Be A Good Partisan

Partisanship isn’t the problem. Partisanship just means you have your side and I have mine. I’m not mad about the way that you identify with your side, though you’re welcome to join mine, because, of course, I think mine is better. But I won’t begrudge you your loyalty to your side. It’s probably healthier when a collective is divided into competing sides.

But there are better and worse ways to be a partisan, and the difference between being a good or bad partisan is more than manners–it’s consequential for the aims of your side. Bad partisans isolate themselves from their opponents and refuse to listen, much less negotiate. This necessarily diminishes the information bad partisans have to work with and leads to a cycle of short-sighted decision making.

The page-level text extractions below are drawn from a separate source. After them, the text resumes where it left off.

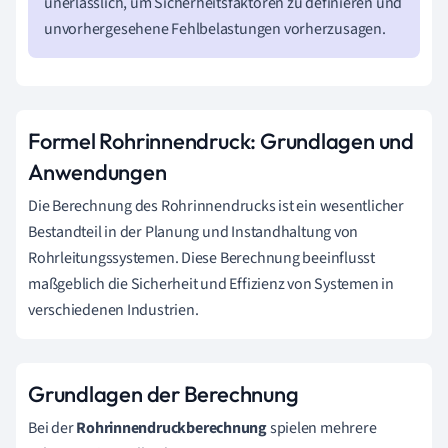
unerlässlich, um Sicherheitsfaktoren zu definieren und
unvorhergesehene Fehlbelastungen vorherzusagen.
Formel Rohrinnendruck: Grundlagen und
Anwendungen
Die Berechnung des Rohrinnendrucks ist ein wesentlicher
Bestandteil in der Planung und Instandhaltung von
Rohrleitungssystemen. Diese Berechnung beeinflusst
maßgeblich die Sicherheit und Effizienz von Systemen in
verschiedenen Industrien.
Grundlagen der Berechnung
Bei der
Rohrinnendruckberechnung
spielen mehrere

Good partisans recognize when the other side is bringing something of value to the table. They are willing to converse in good faith, because they know the power of relationships outside their tribe.

Here’s the thing about this for leaders: it seems to me that most of the pressure we face to be a bad partisan comes from our own side. This past week I’ve been recollecting my brief time in Northern Ireland in the months following the Good Friday Agreement. The pressure each community’s leaders were under to fight for their own side was crushing, and leaders were under constant threat from their co-partisans should they get to cozy with the enemy. It was a serious impediment to peace.

I’m learning a lot these days from leaders who are speaking hard truths to their own side (which is not my side). Going forward, they’re the ones I want to imitate.